Cuando ya existe una lesión, el tratamiento se orienta a favorecer la cicatrización y evitar la infección. Esto puede implicar curas específicas, descarga de presión en la zona afectada y seguimiento estrecho para controlar la evolución.

Qué ocurre si no se trata a tiempo

Si el pie diabético no se controla, las lesiones pueden profundizar y complicarse. Las infecciones pueden extenderse a tejidos más profundos y, en algunos casos, afectar al hueso.

Estas situaciones requieren tratamientos más complejos y prolongados. Por eso, actuar de forma precoz es clave para evitar complicaciones que pueden comprometer la salud del pie.

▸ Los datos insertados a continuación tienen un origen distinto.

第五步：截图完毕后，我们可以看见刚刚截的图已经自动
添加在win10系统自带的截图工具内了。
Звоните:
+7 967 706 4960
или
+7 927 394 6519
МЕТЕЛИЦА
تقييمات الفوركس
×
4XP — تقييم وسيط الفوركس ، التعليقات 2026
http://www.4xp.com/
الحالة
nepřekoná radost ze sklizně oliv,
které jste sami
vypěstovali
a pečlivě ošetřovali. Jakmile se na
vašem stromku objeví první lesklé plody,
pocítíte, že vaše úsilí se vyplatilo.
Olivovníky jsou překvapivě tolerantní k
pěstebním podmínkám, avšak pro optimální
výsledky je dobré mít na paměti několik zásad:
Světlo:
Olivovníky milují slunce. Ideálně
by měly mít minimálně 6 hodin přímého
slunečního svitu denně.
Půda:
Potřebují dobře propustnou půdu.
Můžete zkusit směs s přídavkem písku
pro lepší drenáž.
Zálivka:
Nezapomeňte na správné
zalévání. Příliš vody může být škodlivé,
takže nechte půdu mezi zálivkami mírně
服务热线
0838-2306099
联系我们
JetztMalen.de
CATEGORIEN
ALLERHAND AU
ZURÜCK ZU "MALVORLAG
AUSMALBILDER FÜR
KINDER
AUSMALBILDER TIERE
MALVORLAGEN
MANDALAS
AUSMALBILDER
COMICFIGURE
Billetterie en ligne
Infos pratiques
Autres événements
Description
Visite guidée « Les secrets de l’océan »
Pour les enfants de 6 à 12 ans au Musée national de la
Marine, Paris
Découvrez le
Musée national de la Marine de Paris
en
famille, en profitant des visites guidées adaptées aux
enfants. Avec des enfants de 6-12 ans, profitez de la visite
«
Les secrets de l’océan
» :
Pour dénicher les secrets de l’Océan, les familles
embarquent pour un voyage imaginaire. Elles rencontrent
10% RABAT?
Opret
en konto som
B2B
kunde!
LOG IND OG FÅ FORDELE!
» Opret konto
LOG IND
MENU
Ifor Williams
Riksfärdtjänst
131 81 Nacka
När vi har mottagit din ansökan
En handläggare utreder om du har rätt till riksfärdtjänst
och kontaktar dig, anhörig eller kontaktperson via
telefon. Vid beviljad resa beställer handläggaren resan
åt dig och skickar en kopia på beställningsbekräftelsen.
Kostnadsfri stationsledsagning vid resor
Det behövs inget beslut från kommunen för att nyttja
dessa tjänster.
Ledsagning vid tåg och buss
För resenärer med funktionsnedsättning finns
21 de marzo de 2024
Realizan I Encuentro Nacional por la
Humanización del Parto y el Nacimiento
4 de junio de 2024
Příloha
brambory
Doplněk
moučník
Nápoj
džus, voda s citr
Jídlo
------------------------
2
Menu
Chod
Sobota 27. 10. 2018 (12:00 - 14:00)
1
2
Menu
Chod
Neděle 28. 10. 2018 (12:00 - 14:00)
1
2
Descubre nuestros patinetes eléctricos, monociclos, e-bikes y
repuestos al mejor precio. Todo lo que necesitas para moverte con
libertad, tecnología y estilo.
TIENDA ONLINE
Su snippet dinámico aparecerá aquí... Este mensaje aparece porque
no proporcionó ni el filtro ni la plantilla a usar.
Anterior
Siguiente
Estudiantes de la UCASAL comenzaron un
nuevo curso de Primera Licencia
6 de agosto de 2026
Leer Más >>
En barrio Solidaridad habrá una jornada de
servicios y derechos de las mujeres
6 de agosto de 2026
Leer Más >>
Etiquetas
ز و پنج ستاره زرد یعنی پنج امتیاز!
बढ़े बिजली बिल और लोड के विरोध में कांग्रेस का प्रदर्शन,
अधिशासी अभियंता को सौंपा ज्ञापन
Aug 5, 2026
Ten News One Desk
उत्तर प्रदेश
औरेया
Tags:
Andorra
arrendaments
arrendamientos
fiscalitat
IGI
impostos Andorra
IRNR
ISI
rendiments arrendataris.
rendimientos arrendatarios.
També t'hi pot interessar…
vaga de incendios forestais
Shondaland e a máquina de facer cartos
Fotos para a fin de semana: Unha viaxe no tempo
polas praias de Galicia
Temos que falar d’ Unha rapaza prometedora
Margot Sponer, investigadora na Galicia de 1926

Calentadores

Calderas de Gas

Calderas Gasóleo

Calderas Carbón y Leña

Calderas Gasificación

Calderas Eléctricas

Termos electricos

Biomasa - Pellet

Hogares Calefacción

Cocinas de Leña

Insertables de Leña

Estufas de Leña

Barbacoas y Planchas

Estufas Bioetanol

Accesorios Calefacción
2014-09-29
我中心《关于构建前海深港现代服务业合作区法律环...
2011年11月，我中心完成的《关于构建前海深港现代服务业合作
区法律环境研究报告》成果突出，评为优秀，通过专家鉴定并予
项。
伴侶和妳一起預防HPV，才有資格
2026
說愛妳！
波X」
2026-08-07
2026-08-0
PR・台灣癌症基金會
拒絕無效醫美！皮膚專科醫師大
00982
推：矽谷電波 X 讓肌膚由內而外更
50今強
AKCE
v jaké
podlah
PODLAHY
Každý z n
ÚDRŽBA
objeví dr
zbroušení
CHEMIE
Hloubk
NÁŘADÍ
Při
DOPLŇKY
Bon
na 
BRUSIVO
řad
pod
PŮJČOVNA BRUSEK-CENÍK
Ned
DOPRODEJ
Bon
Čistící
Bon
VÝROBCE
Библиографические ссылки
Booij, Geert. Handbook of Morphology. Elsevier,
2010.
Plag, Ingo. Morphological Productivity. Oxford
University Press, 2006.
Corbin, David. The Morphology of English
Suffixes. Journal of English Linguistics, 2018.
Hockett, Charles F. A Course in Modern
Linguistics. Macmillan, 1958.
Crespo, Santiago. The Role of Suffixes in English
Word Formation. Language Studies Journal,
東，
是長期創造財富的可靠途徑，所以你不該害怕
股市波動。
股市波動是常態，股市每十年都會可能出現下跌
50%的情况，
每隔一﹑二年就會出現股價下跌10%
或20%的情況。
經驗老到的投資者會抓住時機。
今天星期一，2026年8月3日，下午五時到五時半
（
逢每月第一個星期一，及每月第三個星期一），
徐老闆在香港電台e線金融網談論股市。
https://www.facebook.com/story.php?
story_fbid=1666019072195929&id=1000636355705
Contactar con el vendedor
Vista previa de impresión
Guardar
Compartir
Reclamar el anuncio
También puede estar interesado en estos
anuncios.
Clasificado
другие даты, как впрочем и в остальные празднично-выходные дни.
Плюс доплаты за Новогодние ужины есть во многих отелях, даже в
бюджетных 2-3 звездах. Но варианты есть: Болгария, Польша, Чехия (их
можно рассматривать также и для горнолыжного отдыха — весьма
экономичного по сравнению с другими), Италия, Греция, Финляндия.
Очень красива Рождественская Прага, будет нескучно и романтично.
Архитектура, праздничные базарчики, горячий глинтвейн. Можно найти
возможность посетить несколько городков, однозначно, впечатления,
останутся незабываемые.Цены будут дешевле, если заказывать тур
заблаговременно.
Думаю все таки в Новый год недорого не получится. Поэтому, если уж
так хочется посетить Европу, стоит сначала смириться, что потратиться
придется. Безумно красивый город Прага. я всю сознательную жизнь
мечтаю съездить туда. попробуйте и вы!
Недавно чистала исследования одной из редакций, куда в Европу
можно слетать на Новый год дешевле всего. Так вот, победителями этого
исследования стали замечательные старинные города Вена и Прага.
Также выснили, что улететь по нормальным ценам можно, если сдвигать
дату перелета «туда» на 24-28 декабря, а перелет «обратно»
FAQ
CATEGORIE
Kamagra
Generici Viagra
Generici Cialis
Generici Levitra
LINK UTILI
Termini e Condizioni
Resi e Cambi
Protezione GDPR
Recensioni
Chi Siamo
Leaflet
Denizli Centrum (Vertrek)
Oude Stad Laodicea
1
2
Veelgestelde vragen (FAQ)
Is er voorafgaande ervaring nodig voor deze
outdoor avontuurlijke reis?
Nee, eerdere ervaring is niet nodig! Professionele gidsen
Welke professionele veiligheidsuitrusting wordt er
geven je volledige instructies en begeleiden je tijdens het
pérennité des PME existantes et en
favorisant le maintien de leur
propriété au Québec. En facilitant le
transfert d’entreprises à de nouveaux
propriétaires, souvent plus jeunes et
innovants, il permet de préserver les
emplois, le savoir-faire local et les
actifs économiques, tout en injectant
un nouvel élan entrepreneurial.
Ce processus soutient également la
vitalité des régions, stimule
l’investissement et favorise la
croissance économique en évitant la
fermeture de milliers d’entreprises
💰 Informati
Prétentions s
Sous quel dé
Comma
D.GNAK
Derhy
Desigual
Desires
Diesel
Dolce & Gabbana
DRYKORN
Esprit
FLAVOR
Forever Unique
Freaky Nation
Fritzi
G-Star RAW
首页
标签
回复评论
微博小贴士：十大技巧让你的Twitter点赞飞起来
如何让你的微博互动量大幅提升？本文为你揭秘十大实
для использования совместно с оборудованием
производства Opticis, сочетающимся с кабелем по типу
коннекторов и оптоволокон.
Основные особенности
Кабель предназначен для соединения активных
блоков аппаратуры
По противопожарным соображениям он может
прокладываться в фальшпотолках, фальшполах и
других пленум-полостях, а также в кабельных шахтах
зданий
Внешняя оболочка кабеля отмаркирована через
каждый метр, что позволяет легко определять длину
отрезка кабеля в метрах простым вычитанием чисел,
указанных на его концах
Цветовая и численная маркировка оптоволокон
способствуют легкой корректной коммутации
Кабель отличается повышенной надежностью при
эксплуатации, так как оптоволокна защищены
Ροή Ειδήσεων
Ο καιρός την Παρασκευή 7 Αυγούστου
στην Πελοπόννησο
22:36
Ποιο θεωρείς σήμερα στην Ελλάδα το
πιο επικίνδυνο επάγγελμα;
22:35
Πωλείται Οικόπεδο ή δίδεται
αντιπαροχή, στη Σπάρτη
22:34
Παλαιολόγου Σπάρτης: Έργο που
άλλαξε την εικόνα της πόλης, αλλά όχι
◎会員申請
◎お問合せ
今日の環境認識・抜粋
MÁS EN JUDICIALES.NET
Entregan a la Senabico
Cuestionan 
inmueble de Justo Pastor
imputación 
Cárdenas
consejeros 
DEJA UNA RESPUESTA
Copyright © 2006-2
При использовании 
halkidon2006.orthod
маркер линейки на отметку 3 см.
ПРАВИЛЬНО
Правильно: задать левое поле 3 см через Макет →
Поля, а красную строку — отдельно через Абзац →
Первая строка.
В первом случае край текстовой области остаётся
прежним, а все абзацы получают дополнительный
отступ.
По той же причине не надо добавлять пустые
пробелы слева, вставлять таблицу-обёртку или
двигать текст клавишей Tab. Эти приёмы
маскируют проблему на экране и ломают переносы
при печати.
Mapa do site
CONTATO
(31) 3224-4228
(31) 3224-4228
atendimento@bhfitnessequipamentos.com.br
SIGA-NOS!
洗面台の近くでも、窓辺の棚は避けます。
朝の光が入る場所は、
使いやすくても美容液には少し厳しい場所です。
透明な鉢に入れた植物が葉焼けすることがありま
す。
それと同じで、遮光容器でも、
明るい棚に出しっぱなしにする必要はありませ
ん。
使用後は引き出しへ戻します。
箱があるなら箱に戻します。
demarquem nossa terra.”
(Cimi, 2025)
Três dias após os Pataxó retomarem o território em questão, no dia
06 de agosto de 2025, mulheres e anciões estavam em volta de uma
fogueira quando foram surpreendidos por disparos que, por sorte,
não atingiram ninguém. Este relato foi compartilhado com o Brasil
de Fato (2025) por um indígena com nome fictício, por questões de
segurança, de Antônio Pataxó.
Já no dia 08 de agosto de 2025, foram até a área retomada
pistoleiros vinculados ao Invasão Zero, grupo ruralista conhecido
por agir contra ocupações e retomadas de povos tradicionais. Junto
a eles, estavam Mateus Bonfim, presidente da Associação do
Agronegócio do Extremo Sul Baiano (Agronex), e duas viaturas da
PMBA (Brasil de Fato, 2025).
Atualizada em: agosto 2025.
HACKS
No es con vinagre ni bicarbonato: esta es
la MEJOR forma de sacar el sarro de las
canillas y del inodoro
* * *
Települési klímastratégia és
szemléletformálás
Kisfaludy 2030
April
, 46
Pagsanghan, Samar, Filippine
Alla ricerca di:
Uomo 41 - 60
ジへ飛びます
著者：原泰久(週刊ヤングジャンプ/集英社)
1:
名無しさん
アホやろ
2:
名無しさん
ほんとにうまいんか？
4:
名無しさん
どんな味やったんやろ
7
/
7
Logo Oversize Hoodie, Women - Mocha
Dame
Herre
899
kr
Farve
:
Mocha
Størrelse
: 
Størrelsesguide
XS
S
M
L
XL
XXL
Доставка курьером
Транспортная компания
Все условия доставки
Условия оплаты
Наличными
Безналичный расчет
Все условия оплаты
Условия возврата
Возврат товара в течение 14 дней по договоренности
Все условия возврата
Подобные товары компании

Cuándo conviene consultar con un especialista

Cualquier cambio en el pie en una persona con diabetes debe ser valorado. La aparición de una herida, un cambio de color, una zona de presión o una pérdida de sensibilidad son motivos suficientes para consultar.

No es necesario esperar a que exista dolor. De hecho, en muchos casos, la ausencia de dolor es precisamente lo que retrasa la consulta.

➡️ ¿Y si tengo más dudas sobre el pie diabético?

 

Pues es muy sencillo, puedes mandarnos un correo electrónico a info@hospitallaantigua.com o bien puedes llamarnos por teléfono al teléfono 949 223 600.
Estaremos encantados de atenderte y resolver todas tus dudas.

Preguntas frecuentes sobre el pie diabético

El pie diabético genera muchas dudas, especialmente cuando se habla de prevención y riesgo.

¿Se puede prevenir el pie diabético?

En muchos casos sí. Un buen control de la diabetes y el cuidado diario de los pies reducen significativamente el riesgo.

¿Todas las personas con diabetes lo desarrollan?

No, pero el riesgo aumenta con los años de evolución y el control de la enfermedad.

¿Es siempre grave?

No necesariamente, pero puede llegar a serlo si no se detecta a tiempo.

¿Qué hacer ante una herida?

Consultar lo antes posible, aunque parezca leve. El tiempo es clave en estos casos.